Phenology/Code/Cloud/upload_images_to_cloud.py
2025-11-25 11:30:37 +01:00

333 lines
12 KiB
Python

"""
Script to upload images to S3/R2 cloud storage for the Phenology project.
Handles directory structures and provides upload statistics.
"""
import boto3
from botocore.exceptions import ClientError
import os
from pathlib import Path
from typing import List, Optional
class CloudUploader:
"""Class to manage image uploads to S3/R2"""
def __init__(self, endpoint_url: str, access_key: str, secret_key: str, bucket_name: str):
"""
Initializes the S3 client
Args:
endpoint_url: S3 endpoint URL
access_key: Access key
secret_key: Secret key
bucket_name: Bucket name
"""
self.bucket_name = bucket_name
self.s3_client = boto3.client(
's3',
endpoint_url=endpoint_url,
aws_access_key_id=access_key,
aws_secret_access_key=secret_key,
region_name='auto' # For Cloudflare R2
)
def create_folder(self, folder_path: str) -> bool:
"""
Creates a folder in S3 (actually creates an empty object with a trailing slash)
Args:
folder_path: Folder path (should end with /)
Returns:
True if created successfully, False otherwise
"""
try:
if not folder_path.endswith('/'):
folder_path += '/'
self.s3_client.put_object(
Bucket=self.bucket_name,
Key=folder_path,
Body=b''
)
print(f"Folder created: {folder_path}")
return True
except ClientError as e:
print(f"Error creating folder {folder_path}: {e}")
return False
def upload_file(self, local_path: str, s3_path: str) -> bool:
"""
Uploads a file to S3
Args:
local_path: Local file path
s3_path: Destination path in S3
Returns:
True if uploaded successfully, False otherwise
"""
try:
self.s3_client.upload_file(local_path, self.bucket_name, s3_path)
print(f"File uploaded: {s3_path}")
return True
except ClientError as e:
print(f"Error uploading {local_path}: {e}")
return False
except FileNotFoundError:
print(f"File not found: {local_path}")
return False
def upload_directory(self, local_dir: str, dataset_name: str, source_type: str) -> dict:
"""
Uploads an entire directory to S3 with nested structure
Args:
local_dir: Local directory to upload
dataset_name: Dataset name (nocciola, artichoke, etc.)
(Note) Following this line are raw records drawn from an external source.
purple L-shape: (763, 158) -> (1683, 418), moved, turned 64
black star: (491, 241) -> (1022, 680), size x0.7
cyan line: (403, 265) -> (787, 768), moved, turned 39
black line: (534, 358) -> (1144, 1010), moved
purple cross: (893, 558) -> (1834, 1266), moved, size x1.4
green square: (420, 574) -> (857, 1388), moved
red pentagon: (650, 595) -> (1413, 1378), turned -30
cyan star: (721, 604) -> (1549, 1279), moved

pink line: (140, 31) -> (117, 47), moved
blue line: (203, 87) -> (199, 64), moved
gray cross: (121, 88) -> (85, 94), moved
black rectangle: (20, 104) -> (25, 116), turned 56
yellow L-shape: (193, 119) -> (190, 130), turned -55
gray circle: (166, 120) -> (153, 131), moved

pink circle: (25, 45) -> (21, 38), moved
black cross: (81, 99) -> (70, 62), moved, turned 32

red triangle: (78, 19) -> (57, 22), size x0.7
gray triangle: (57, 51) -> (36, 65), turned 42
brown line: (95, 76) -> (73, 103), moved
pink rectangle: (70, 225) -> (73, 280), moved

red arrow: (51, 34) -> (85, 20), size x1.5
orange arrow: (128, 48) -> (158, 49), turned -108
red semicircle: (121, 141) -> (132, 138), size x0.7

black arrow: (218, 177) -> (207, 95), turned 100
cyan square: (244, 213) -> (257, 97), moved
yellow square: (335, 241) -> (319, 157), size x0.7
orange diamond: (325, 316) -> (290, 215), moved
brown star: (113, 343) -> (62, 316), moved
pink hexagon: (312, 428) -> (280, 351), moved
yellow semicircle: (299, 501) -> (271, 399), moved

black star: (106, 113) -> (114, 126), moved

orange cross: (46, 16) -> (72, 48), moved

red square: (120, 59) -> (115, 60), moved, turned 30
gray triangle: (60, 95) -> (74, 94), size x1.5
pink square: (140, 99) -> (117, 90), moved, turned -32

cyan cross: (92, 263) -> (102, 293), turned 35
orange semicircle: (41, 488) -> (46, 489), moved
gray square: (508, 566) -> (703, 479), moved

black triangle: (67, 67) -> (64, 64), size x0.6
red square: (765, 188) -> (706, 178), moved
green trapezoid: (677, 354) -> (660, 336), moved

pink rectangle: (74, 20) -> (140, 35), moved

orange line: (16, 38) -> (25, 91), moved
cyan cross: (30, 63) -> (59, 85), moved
source_type: Source type (GBIF, SanDam, AV, Combi)
Returns:
Dictionary with upload statistics
"""
stats = {
'total_files': 0,
'uploaded': 0,
'failed': 0,
'folders_created': 0
}
local_path = Path(local_dir)
if not local_path.exists():
print(f"Directory does not exist: {local_dir}")
return stats
# Create base folder structure
base_path = f"datasets/{dataset_name}/{source_type}"
# Create base folder
if self.create_folder(base_path):
stats['folders_created'] += 1
# Gather all folders and files
folders_created = set()
for root, dirs, files in os.walk(local_dir):
# Calculate relative path
rel_path = Path(root).relative_to(local_path)
# Create folders in S3 if necessary
if str(rel_path) != '.':
s3_folder = f"{base_path}/{rel_path}".replace('\\', '/')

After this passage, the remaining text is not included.